• **Stored data entries**
- Opening Delimiter -

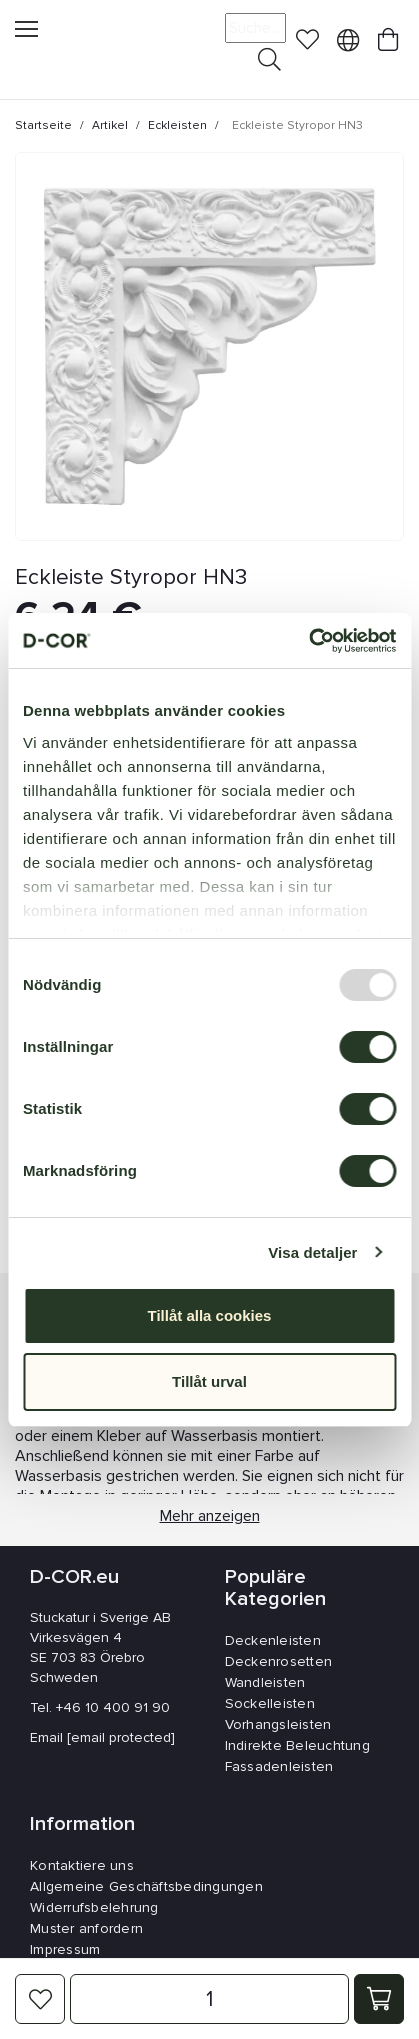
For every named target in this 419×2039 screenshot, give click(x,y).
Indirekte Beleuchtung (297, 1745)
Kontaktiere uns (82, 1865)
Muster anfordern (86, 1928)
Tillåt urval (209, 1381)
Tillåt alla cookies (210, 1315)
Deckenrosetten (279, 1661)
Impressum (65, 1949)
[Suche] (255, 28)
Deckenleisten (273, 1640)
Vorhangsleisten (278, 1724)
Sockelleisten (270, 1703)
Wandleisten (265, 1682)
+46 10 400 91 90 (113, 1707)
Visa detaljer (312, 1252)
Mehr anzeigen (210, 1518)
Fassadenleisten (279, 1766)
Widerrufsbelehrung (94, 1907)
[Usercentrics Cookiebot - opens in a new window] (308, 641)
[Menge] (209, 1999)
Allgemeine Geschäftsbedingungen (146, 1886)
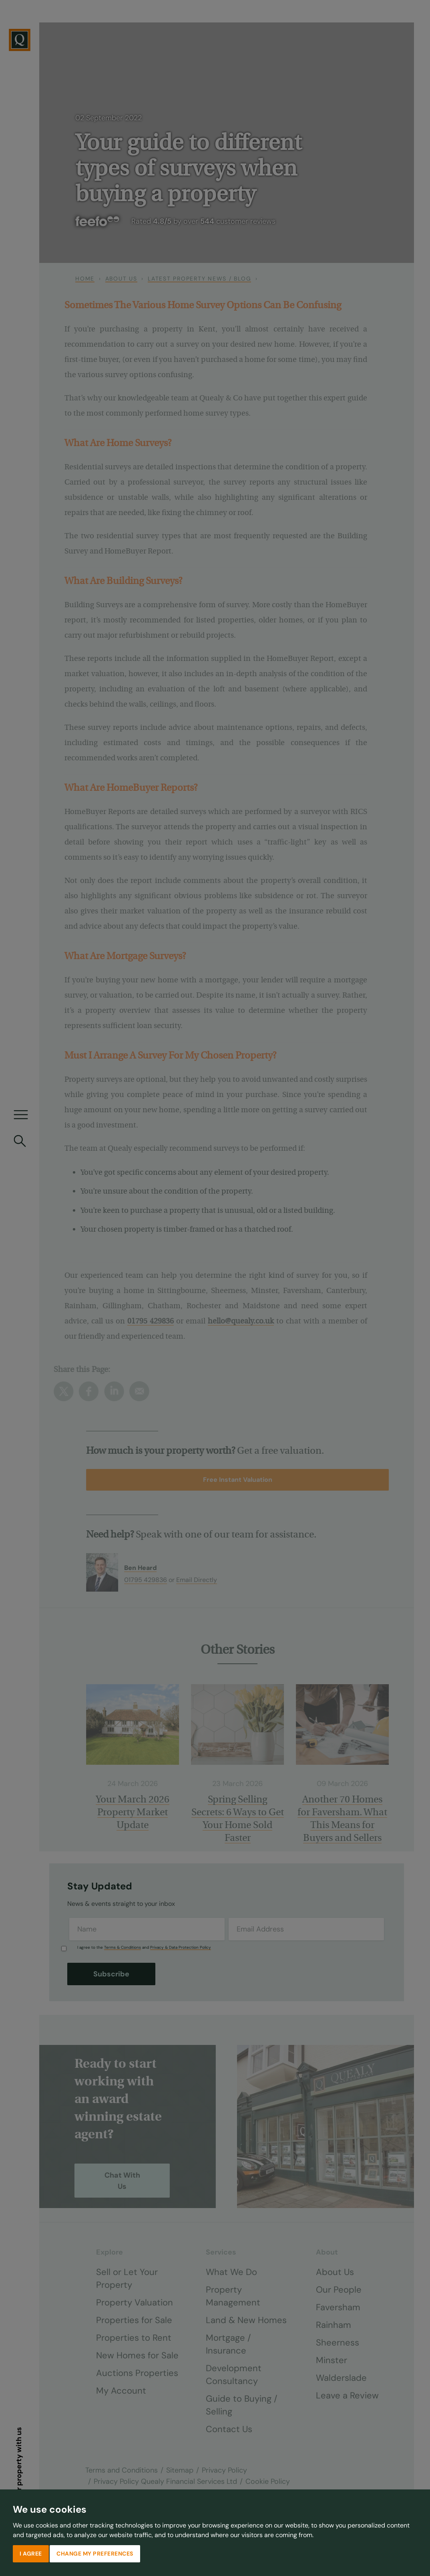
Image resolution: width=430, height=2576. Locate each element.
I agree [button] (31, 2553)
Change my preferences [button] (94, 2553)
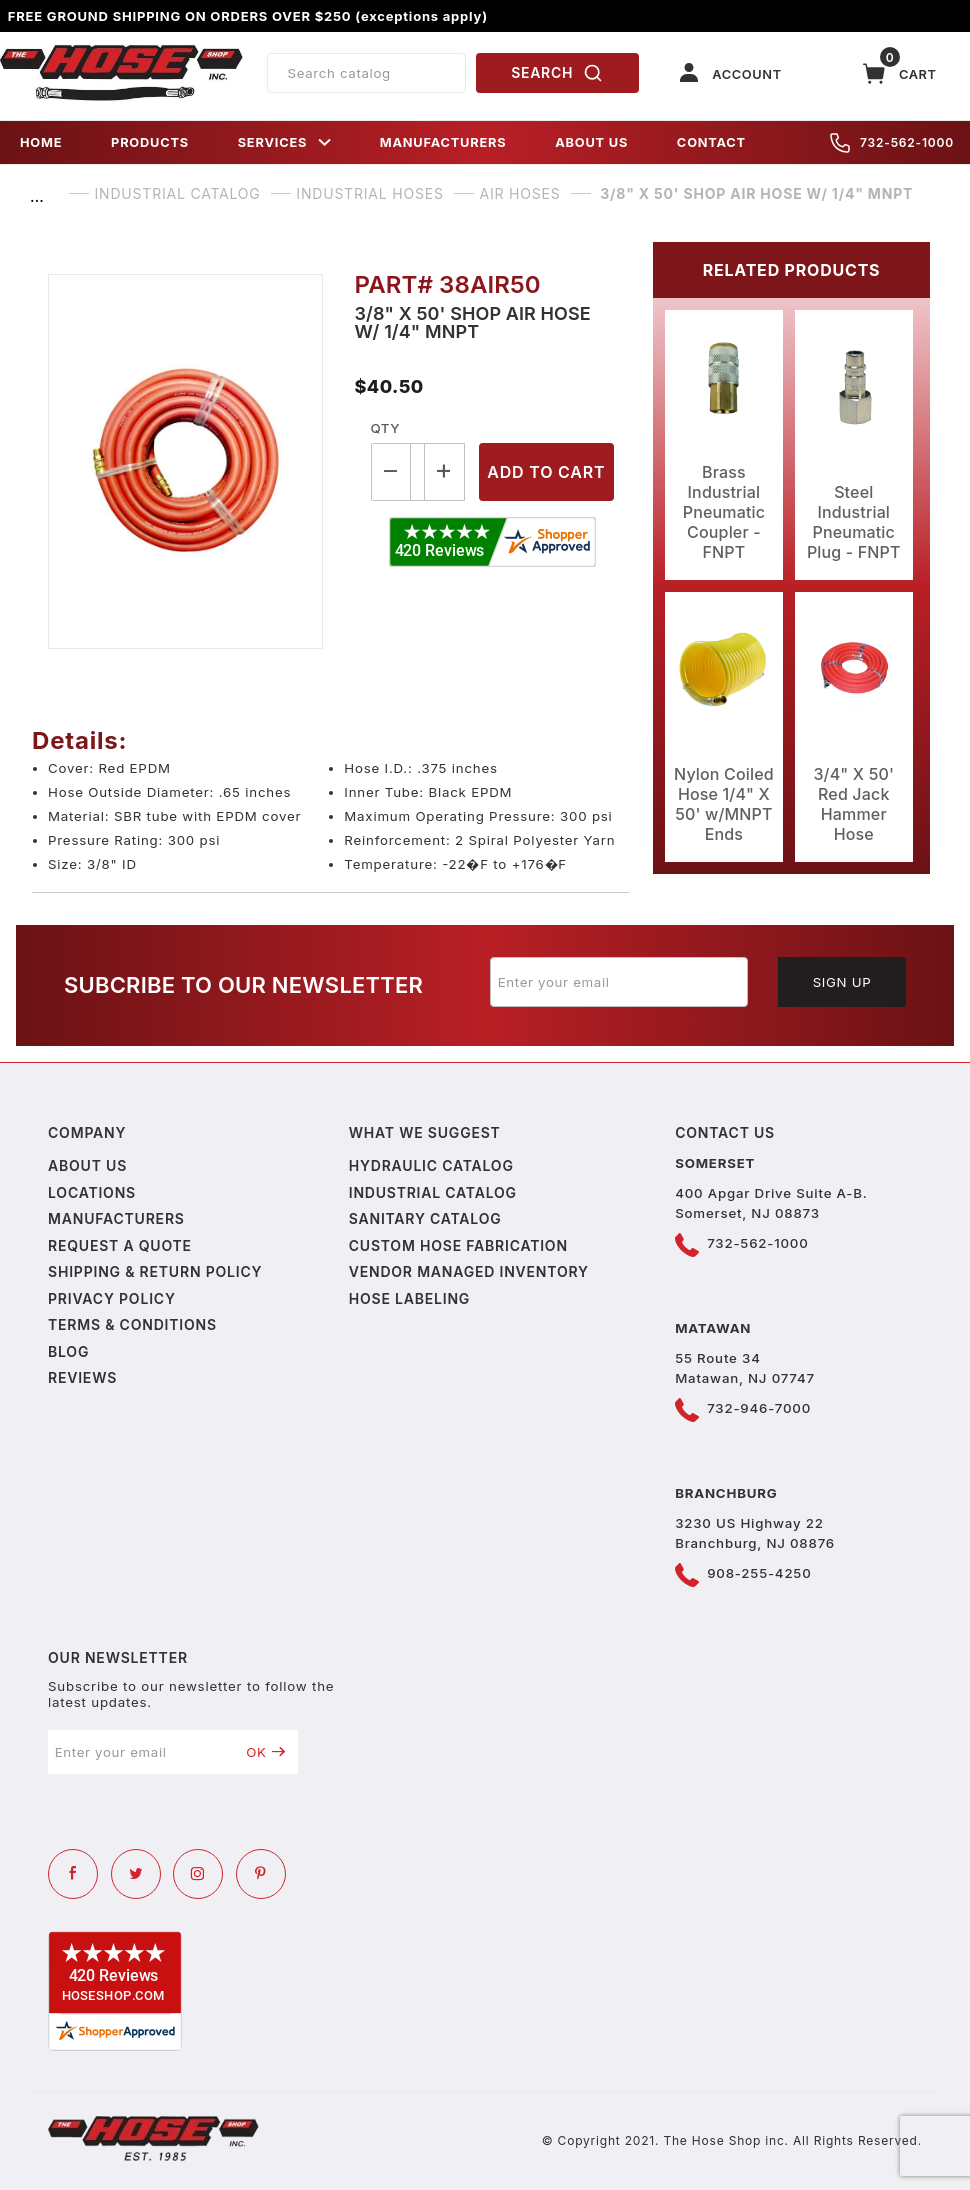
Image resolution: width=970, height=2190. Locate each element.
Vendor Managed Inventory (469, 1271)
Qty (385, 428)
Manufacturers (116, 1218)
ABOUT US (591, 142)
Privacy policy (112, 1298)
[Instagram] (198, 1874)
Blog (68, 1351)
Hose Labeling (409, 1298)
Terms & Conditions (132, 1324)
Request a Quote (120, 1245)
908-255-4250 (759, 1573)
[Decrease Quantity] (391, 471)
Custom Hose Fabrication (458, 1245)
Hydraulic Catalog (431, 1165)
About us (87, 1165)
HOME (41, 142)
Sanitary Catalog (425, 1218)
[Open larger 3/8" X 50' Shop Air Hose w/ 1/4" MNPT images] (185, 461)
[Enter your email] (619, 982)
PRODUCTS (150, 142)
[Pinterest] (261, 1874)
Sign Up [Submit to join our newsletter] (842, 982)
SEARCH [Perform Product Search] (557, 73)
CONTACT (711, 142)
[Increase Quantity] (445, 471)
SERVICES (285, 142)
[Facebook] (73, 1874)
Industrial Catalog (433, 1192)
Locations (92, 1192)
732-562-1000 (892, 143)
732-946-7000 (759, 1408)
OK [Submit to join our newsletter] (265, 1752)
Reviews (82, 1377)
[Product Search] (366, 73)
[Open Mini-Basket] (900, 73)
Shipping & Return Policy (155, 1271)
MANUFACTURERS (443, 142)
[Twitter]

- Closing Delimiter -

• **Exercise**
What this exercise asks for is every line of the data above with the word "Catalog".

• **Output for this exercise**
Hydraulic Catalog (431, 1165)
Sanitary Catalog (425, 1218)
Industrial Catalog (433, 1192)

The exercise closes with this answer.